God and my people also brought me to write. I'm no fanatic, I simply believe in a creator. And I won't push my beliefs in God on you if you don't believe in a higher power, because I used to not believe, and eventually you may. My own life given to me is my greatest inspiration.
So what inspired your writing?


Comments: 26
I don't think anyone writes who has not been deeply touched by the words of others.
Getting "started" is easier with encouragement from those we respect and revere.
Secondly, if one is not inspired to write or is not invested in his or her characters, any story written will simply come out flat and dull. I am currently writing my sixth book - my second stab at fiction and I've learned so much. I've gotten to the point where I can picture each character in my mind and know what they will do at any given point in time. It's quite the challenge, but one that I love.
Michael Cunningham is one of my favorite authors, too. I've been meaning to offer a few of his insights here at Gather, too. I was fortunate to meet him a few years ago at a small bookstore where he was promoting Specimine Days and talking about the craft of writing.
Although I liked The Hours better, Specimine Days is a great read. His writing just flows smoothly right into me. The sort of writing that can make you want to sigh contently before you even know where it's going.
I'm looking forward to his next book.
Thanks for commenting on this article. I must say I need to learn much more to get my writing closer to that quality, even though I like much of my story the way it is.

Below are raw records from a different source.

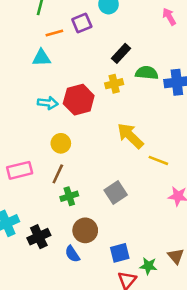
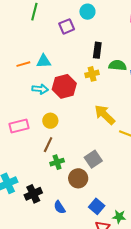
orange line: (54, 33) -> (23, 64), moved
black rectangle: (121, 53) -> (97, 50), turned -35
cyan triangle: (41, 58) -> (44, 61), moved
pink rectangle: (20, 170) -> (19, 126), moved
brown circle: (85, 230) -> (78, 178), moved
blue square: (120, 253) -> (97, 206), turned -35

I do agree to an extent that friends can help a person return to a comfortable state of being. However, I would argue that it's naive to think that that is all one needs to correct a mental disorder, which is often caused by a biochemical imbalance or brain damage. Medication, for all its drawbacks, are really the most effective solution for most mental disorders. No one should be ashamed of entering a mental hospital. But no one should be ashamed of having to take medication either.
I find great inspiration in stories of people overcoming great obstacles. Your own story seems inspiring, and I'd be curious to see more of it.
btw- Hi again!
I have what you might call strong and impassioned opinions on the mental health system, which you may have seen when you commented on Kathryn's story. No need to cloud your article with all of THAT. I've been subjected to therapy ever since my parents divorced when I was nine and just dorpped out of a grad level counseling program, so I've got about a 24 yr history with it!
It's wonderful that you can be so honest about things, Too many people are weird about mental health issues. In middle school when I was going to a shrink over the divorce I was hysterical about anyone knowing. I went ballistic on a friend for telling people about it- in a way I'm still ashamed of to this day. Mind you other girls sat in the lunch room and talked about having the clap! I don't know why I was so silly! So here it is- I have generalized anxiety disorder and a mild case of clinical depression. THere I said it! In my real world, my offline world, I don't often say that, so I realy admire you for doing so. People are so weird about mental illness, but if it makes them uncomfortable, that's their problem, IMO./
Glad to hear you're doing well and still WRITING because I really like your stuff!
Nice to talk to you again!
It's no Michael Cunnningham, but he's a tough act to follow.
I like very much the way you put yourself out there.
I came back to this thread belatedly, after making an early comment.
Glad to see that you are getting a lot of support from other writers and readers.
"Whatever happens is for the good" is a prevalently proven saying. . a TRUTH ...IS
WHAT YOUR LIFE'S EXPERIENCE TELLS . . .reveal & revel staying connected to 'BEING' is a boon. Thanks for sharing the best read.